I know a man who was so abusive, his wife was given a gun permit and told by a judge to move far, far away. She moved, but I could not help but thinking how fucked up that was. Had there been social consequences in place, that man may not have gotten off scot free while his wife had to completely move house out of fear for her life. Legally.
This kind of allowing creates huge cracks for people to fall into. It's legal to be an asshole, or an abuser. Abusers have rights to their children, rights to harass, rights to abuse. They often gain the right to shut you up if you tell the truth about them. They reserve the right to hurt you, take from you, lie about you, and look like a saint while doing it. Your rights to being, to being a human, are summarily dismissed.

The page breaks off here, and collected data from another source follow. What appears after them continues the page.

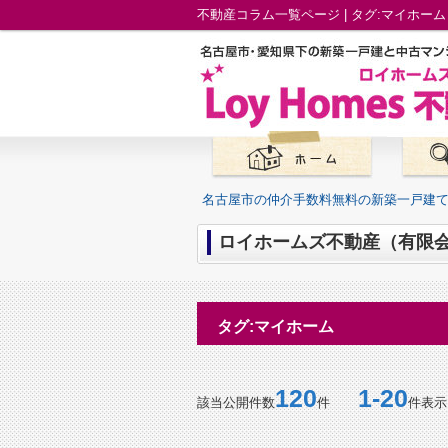
名古屋市の仲介手数料無料の新築一戸建
ロイホームズ不動産（有限会
タグ:マイホーム
120
1-20
該当公開件数
件
件表示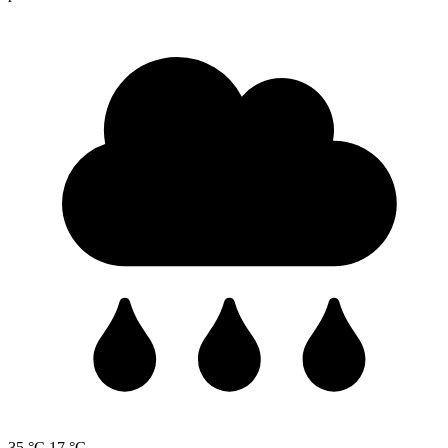
35 °C
17 °C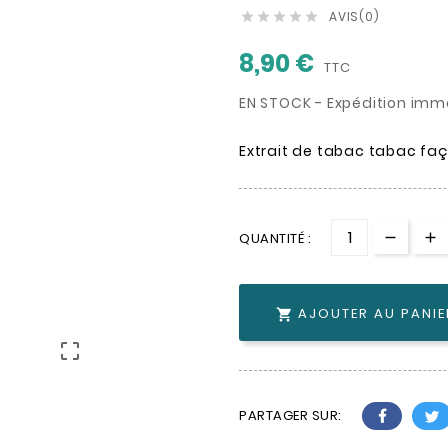
AVIS(0)





8,90 €
TTC
EN STOCK - Expédition imm
Extrait de tabac tabac fa
QUANTITÉ :
AJOUTER AU PANIE


PARTAGER SUR: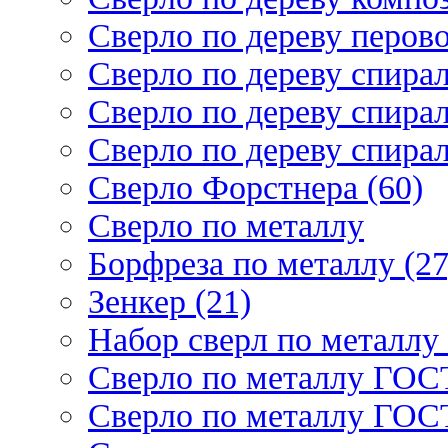
Сверло по дереву перово
Сверло по дереву спирал
Сверло по дереву спирал
Сверло по дереву спирал
Сверло Форстнера (60)
Сверло по металлу
Борфреза по металлу (27
Зенкер (21)
Набор сверл по металлу 
Сверло по металлу ГОСТ
Сверло по металлу ГОСТ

Altruism is more possible in a culture that embraces nonviolence as a way to address its problems. Nonviolence naturally calls for having empathy and thinking about the good of the group, and then acting on their behalf. Altruism, expressed as nonviolence, is anti-narcissism. It does not create scapegoats, it is not afraid of using conflict for social renewal, and it is not afraid to deal with the truth. In fact, it does not tolerate lies. 
 There is much to be said about how our culture structurally supports narcissism, but I think the crux of my message today is simply to think for yourself. Narcissists don't think FOR themselves, they think ABOUT themselves. They unquestioningly hold to their entitlement track, their judgments impaired by a compulsion to control rather than to truly think, and in this culture, they get plenty of reinforcement for their incongruent, inconsistent, and dishonest behavior. If you are moving against others, you are moving against yourself, for our social life is paramount to our happiness and good feelings about ourselves. Treating our fellow man with compassion, altruism as a way of life, and questioning structures in order to become more community minded and relationally oriented are all anti-narcissism.